Fig. 1.

Characterization of the ARBS in the genomic region of the TACC2 gene. A, AR binding ability of the top five (ARBSs 1–5) of 100 ARBS determined by the ChIP-cloning strategy. LNCaP cells were treated with R1881 (10 nm) or vehicle for 24 h. The known distal ARE in the enhancer region of PSA was used as a positive control. Fold enrichment of AR binding was quantified by real-time PCR. The data represent the mean ± sd, n = 3. B, Androgen-dependent promoter activity of the top five ARBS evaluated by the luciferase reporter assay. LNCaP cells were transfected with pGL promoter vectors containing ARBS sequences 1–5. Empty pGL3 promoter and mouse mammary tumor virus (MMTV) luciferase vectors were used as negative and positive controls, respectively. Cells were treated with R1881 (10 nm) or vehicle for 24 h. The data represent the mean ± sd, n = 3. C, Location of ARBS 4 (arrow) in the TACC2 gene mapped by the UCSC Genome Browser (human genome NCBI Build 35). D, Active histone modification and RNA Pol II-dependent transcription at TACC2 ARBS. LNCaP cells were treated with R1881 (10 nm) or vehicle for 24 h.

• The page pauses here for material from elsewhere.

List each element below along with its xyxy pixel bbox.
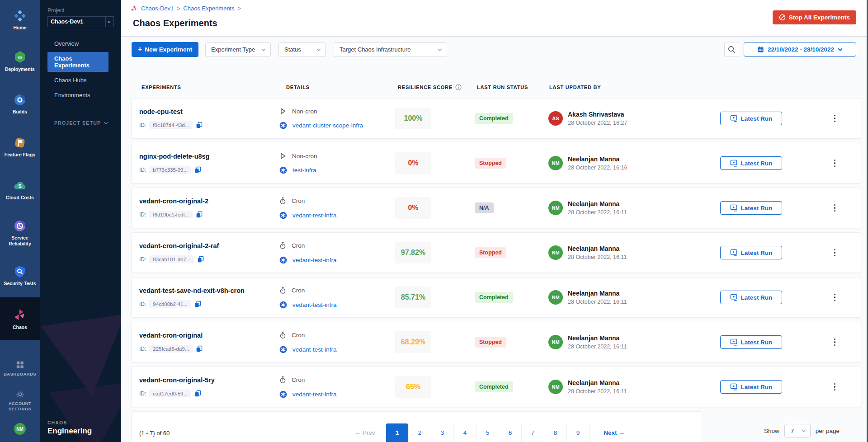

ChIP analysis was performed using nonspecific IgG or specific antibodies targeting histone H3 monomethylated K4 (K4me1), acetylated histone H3 (AcH3), acetylated histone H4 (AcH4), Pol II, or phosphorylated Pol II (P-pol II). Fold enrichment was quantified by real-time PCR. The data represent the mean ± sd, n = 2. Chr, Chromosome; SV40, simian virus 40.